When no heat is in a unit, or in the event of any other necessary repair, the law makes it clear the steps that must be taken in most states. First, the tenant contacts the LL to make him aware of the situation and to request repairs. This should be done by phone if an emergency (like no heat) but also backed up in writing to prove the request was made. Was this done? If not, the notice from the building inspector would have been the required written notice.
The LL then has a set number of days to repair. Obviously, the LL did not make repairs in that time. That kicks in the next legal step, tenant remedies. Most states, but not all, have repair and deduct. The tenant may have the problem repaired himself after the time period above is exhausted, and deduct the amount of the repair from the rent. You'd have to list your state to see if this remedy was available. (If it was, and the tenant did not take it, the LL's attorney will ask why not? That would have corrected the entire problem and this event would never have happened. The situation would have been corrected since the heat would have been repaired at the LL's cost. That would have fixed the problem. This event would not have occurred if the tenant had used his legal remedies.)
When repair and deduct is not available, then rent withholding or lease termination is. The tenant may deposit rent with the clerk of court to force the LL to make repairs. The LL cannot evict or access the rent until the repair is made. In the event the repair is a habitability issue, like this one, the tenant may also terminate the lease once the above action has been taken. Did the tenant do these things (rent withhold)? The tenant did not terminate the lease or move out of the affected unit when it was no longer habitable. (Again, the LL's attorney will ask why these steps were not taken? Had the tenant terminated, this event would not have occurred.)

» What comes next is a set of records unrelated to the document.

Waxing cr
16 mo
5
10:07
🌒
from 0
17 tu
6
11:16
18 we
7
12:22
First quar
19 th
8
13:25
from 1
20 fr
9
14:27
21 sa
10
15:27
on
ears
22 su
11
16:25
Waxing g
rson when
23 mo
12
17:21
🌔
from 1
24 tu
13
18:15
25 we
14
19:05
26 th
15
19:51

If the LL provided a faulty heater to the tenant and it caused a fire, the entire responsibility for this would lie with the LL. If however, the tenant used an appropriate heater in an unsafe manner, or took none of the legal remedies available to him, or used a faulty heater of his own causing this fire, some of the responsibility for this would lie with the tenant. That will lessen the amount of any award from a court. It may even negate any award since the tenant would be the person who caused this event (depending on the state and jury).
You definitely need an attorney. Actually, your sibling needs an attorney. You were not a party to this action, were not on the lease, and cannot sue anyone over this. You didn't live there, were not injured, and were not obligated under the legal contract. You have no vested interest in this case and cannot be a party to any lawsuit. Only your sibling can sue.

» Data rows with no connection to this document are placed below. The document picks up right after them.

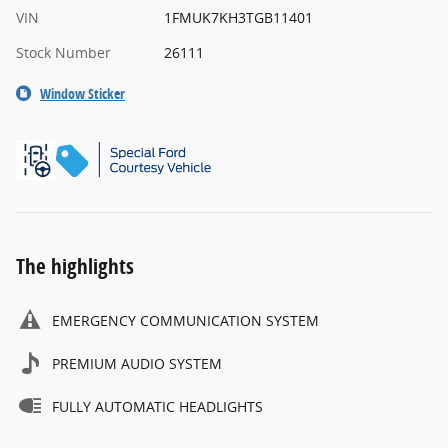
VIN
1FMUK7KH3TGB11401
Stock Number
26111
Window Sticker
The highlights
EMERGENCY COMMUNICATION SYSTEM
PREMIUM AUDIO SYSTEM
FULLY AUTOMATIC HEADLIGHTS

The insurance on the property by the LL covers only the building and the LL's property inside the building (appliances, HVAC, etc.). Tenants must carry their own rental policies to cover their own possessions. If the tenant did not have this insurance, their possessions are not covered and will not be replaced. This is the tenant's responsibility.
I hope this has helped so your sibling can build his/her case appropriately. Good luck and keep us informed.